NORTH DURHAM: Spending on infrastructure improvements and employment programs is set to rise in Ontario, along with debt levels following the release of the latest Provincial budget by Finance Minister Charles Sousa last week.
A primary piece of the budget is a 10-year $130-billion infrastructure plan, which includes $49.8 billion for transit, highways, and bridges in the Greater Toronto and Hamilton Area, the largest infrastructure investment in Ontario’s history. According to a press release from Durham MPP Granville Anderson, Durham Region will receive a portion of approximately $16 billion.
Motorists may also see reductions in car insurance rates, with interest on monthly car insurance to fall from three per cent to 1.3 per cent. As well, companies will now be mandated to offer a reduction for those with snow tires, and forgiveness for minor at-fault collisions.
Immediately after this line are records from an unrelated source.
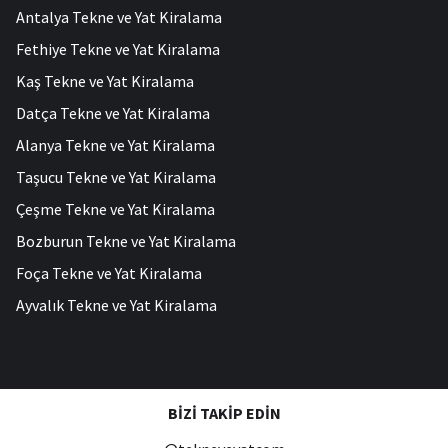
Antalya Tekne ve Yat Kiralama
Fethiye Tekne ve Yat Kiralama
Kaş Tekne ve Yat Kiralama
Datça Tekne ve Yat Kiralama
Alanya Tekne ve Yat Kiralama
Taşucu Tekne ve Yat Kiralama
Çeşme Tekne ve Yat Kiralama
Bozburun Tekne ve Yat Kiralama
Foça Tekne ve Yat Kiralama
Ayvalık Tekne ve Yat Kiralama
BIZI TAKIP EDIN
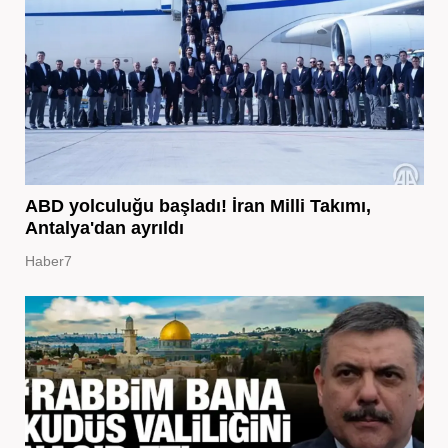
ABD yolculuğu başladı! İran Milli Takımı,
Antalya'dan ayrıldı
Haber7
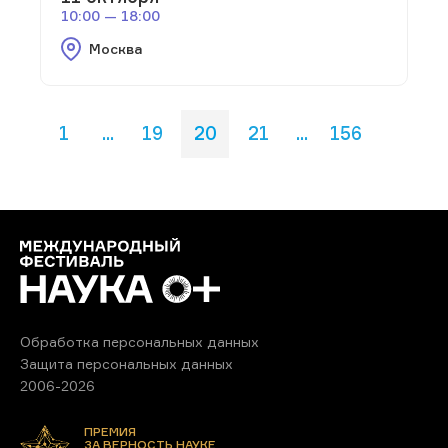
10:00 — 18:00
Москва
1
...
19
20
21
...
156
Обработка персональных данных
Защита персональных данных
2006-2026
ПРЕМИЯ
ЗА ВЕРНОСТЬ НАУКЕ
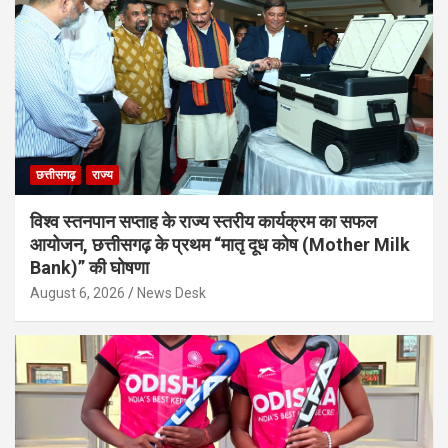
छत्तीसगढ़
राज्य
विश्व स्तनपान सप्ताह के राज्य स्तरीय कार्यक्रम का सफल
आयोजन, छत्तीसगढ़ के प्रथम “मातृ दूध कोष (Mother Milk
Bank)” की घोषणा
August 6, 2026
News Desk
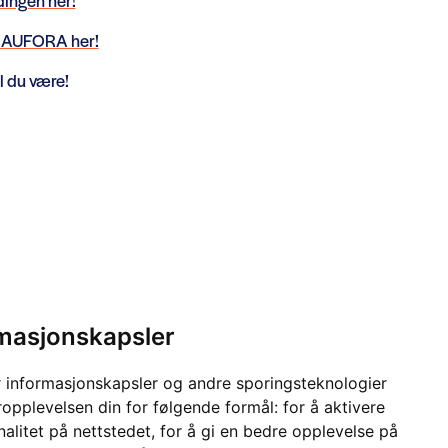
dingen her!
m AUFORA her!
 du være!
rmasjonskapsler
 informasjonskapsler og andre sporingsteknologier
ropplevelsen din for følgende formål:
for å aktivere
alitet på nettstedet
,
for å gi en bedre opplevelse på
The Liberal government continues to put money into job creation in their latest budget, with the province increasing funding for the 10-year $2.5 billion Jobs and Prosperity Fund, as well as continued funding for the Ontario Youth Jobs Strategy and apprenticeship grants.
There was also plenty of news regarding beer, with a new three cents a litre beer tax kicking in this November, and continuing for the next three years, which the government says will bring in an extra $100 million. As well, the first beer sales in Ontario grocery stores is expected later this year.
"From ensuring access to all-day kindergarten for our youngest learners, to supporting Ontario's skilled tradespeople and building the infrastructure we know we need, Ontario is making the much needed investments to help build Durham and all of Ontario up," said MPP Anderson.
However, the budget is not all good news, with Ontario’s $284 billion debt rising to close to $300 billion. Interest payments are expected to rise to $11.4 billion, the fourth-highest expenditure in the province behind health, education and children's and social services.
The Liberal government came under fire from opposition MPPs for this latest increase in Ontario’s debt, which currently sits at more than $20,000 per resident.
“There is no plan to deal with the debt - it is just going up and up,” commented interim Ontario PC leader Jim Wilson.
As well, all program expenditures are slated to be cut by 5.5 per cent, with the exception health-care and education, which will receive modest increases, albeit below the two per cent level of inflation, leading to criticism from opposition MPPs.
“Ontarians didn't vote for this. They did not vote for a plan that fires nurses, closes schools and weakens social services,” argued Ontario NDP Andrea Horwath.